Workstream Two: Build an AI Answer Footprint for Paid and Organic
Generative answers are not just rankings. They are interpretations of your brand. If you don’t provide clean, structured signals, models will fill the gaps with whatever they infer.
This is where Generative Engine Optimization becomes practical. Your content, schema, and brand presence need to make it easy for AI systems to understand who you are, what you offer, where you operate, and why you’re credible.
That means writing for questions and entities, not just keywords. It means using structured data intentionally and auditing how AI tools describe your business today. Any inconsistencies in pricing, positioning, or category language should be fixed now, not after ads move deeper into answers.
Workstream Three: Prepare Creative That Can Survive Inside an Answer
In an answer-driven interface, your ad doesn’t compete with ten blue links. It competes with the assistant’s confidence.
Creative requirements change accordingly. Claims need to be verifiable. Proof points must fit into short, modular snippets. Assets need to stand alone and still add value next to an AI-generated explanation.
A useful test is simple. If your ad appears next to an AI answer, does it genuinely help the user decide, or does it feel like an interruption?
The Biggest Risk: Trust Erosion and Answer Pollution
If users feel assistants are paid to decide rather than paid to show options, trust collapses quickly. Transparency and labeling won’t just be compliance requirements. They will directly affect performance.
There is also second-order risk. If AI answers significantly reduce publisher traffic, regulatory and publisher pushback will increase. That pressure will shape ad formats and placement rules over time.

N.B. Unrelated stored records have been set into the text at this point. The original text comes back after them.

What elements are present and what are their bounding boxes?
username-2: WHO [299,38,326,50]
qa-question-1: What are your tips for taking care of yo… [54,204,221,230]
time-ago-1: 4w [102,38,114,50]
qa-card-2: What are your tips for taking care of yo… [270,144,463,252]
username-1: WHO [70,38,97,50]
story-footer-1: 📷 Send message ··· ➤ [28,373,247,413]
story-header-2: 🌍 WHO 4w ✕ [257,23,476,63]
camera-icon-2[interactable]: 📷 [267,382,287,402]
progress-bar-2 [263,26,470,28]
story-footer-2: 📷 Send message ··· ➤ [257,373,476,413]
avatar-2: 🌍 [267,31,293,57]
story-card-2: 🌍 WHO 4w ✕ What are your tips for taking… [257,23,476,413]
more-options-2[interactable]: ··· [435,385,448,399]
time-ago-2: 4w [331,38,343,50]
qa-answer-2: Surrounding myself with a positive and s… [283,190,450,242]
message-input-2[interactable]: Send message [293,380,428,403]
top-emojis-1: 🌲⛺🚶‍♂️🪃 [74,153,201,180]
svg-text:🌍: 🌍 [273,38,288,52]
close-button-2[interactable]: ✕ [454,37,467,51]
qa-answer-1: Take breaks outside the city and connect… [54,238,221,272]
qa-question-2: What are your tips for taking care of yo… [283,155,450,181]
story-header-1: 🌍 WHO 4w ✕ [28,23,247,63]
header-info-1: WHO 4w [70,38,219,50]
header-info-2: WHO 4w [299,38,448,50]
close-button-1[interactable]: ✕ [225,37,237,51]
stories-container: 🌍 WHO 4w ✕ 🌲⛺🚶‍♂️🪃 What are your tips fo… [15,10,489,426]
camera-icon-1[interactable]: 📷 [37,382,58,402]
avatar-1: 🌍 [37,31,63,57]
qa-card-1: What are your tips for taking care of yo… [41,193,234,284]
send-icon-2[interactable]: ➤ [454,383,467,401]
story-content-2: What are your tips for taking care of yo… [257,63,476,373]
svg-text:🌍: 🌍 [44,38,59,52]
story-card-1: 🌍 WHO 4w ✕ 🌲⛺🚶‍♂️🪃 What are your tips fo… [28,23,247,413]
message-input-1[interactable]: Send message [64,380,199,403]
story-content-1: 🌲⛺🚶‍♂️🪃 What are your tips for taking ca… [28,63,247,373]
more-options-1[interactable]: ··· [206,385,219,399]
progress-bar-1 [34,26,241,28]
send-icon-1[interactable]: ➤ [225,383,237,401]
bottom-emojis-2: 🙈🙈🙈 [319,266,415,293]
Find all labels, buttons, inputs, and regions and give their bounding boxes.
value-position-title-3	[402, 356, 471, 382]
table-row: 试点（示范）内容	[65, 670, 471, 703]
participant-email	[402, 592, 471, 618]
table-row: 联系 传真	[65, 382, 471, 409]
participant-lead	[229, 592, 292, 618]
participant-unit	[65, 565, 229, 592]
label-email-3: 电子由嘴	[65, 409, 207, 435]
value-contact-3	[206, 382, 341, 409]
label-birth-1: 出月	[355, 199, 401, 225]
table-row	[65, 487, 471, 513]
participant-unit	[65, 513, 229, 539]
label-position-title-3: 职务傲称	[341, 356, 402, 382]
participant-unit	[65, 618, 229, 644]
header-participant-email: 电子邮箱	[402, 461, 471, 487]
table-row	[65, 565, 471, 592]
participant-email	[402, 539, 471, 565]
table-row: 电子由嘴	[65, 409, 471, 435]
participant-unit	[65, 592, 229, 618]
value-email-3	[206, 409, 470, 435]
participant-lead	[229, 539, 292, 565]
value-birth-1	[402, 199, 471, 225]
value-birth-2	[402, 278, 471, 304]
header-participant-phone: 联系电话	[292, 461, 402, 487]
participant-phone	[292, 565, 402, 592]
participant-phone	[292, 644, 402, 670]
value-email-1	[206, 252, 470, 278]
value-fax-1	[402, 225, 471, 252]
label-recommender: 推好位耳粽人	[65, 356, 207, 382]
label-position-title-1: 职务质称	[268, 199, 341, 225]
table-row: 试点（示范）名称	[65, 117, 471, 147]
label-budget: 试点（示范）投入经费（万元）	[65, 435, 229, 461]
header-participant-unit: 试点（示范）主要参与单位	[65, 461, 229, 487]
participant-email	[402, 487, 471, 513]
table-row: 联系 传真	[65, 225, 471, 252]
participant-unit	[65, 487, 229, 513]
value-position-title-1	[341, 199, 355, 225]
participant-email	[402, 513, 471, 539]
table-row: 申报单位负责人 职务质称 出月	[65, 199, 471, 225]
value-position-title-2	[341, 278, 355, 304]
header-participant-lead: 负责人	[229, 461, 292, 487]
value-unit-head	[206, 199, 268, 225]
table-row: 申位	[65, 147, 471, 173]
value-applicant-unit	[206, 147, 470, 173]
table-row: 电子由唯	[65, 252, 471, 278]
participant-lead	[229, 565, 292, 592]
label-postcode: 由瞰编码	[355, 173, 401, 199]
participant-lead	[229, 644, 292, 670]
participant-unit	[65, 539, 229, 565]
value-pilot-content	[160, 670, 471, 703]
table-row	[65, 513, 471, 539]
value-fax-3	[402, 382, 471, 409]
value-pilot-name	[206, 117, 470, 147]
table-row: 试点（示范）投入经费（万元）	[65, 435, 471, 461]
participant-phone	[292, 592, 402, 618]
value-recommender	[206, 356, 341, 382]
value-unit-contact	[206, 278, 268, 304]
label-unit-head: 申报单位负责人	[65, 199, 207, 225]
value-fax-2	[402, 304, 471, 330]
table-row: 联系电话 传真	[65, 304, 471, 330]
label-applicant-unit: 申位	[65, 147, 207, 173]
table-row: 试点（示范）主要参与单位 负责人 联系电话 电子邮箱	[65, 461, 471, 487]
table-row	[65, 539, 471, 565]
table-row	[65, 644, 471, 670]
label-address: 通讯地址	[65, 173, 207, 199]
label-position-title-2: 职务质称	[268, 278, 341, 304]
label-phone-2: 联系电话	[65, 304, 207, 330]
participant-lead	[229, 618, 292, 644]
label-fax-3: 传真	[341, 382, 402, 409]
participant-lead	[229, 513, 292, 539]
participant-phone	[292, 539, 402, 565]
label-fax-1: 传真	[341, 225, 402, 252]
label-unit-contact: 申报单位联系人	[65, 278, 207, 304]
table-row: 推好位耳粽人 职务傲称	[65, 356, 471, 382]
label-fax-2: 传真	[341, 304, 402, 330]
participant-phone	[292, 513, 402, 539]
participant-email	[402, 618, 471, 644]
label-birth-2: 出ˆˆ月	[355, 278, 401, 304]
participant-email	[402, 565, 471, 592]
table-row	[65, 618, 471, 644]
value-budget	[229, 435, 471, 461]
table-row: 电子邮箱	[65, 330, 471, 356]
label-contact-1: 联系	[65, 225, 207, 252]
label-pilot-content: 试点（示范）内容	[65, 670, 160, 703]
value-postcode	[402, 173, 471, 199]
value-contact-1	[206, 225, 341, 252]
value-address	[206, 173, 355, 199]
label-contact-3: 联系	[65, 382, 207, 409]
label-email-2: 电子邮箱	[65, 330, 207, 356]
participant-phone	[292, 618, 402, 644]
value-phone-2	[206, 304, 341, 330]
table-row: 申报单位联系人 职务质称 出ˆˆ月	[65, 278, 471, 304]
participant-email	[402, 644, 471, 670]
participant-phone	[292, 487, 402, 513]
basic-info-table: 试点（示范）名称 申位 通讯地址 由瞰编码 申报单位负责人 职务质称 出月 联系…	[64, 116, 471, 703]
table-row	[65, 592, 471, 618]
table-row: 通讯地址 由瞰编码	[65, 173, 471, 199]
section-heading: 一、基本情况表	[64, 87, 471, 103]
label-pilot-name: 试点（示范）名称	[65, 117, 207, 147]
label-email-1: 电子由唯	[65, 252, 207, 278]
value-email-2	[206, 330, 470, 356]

A Pragmatic 2026 Readiness Checklist
By early 2026, advertisers should aim to have their feeds and schema cleaned up across products, organization data, FAQs, and reviews. Paid search and Performance Max structures should be tight, with clear goals and clean signals. Brand facts should be standardized everywhere they appear, from the website to directories and press boilerplates.
Creative libraries should be built for answer-driven environments, including proof points, comparisons, guarantees, pricing anchors, and service differentiators. Incrementality testing plans should be in place, using geo tests, holdouts, or media mix modeling where possible. Ownership across paid media, SEO, product marketing, legal, and communications should be clearly defined.
The Bottom Line
The “Gemini ads in 2026” story may turn into a product announcement on schedule, or it may slip. Google’s denial may be accurate today and irrelevant tomorrow.
What’s already true is this. Google is monetizing generative Search through AI Overviews and actively testing ads in conversational Search via AI Mode.
If you wait for a formal Gemini ads launch to adapt, you’ll be late. The real move is happening now. Build eligibility, credibility, and creative that belongs inside answers, so performance doesn’t fall off a cliff as inventory shifts from links to responses.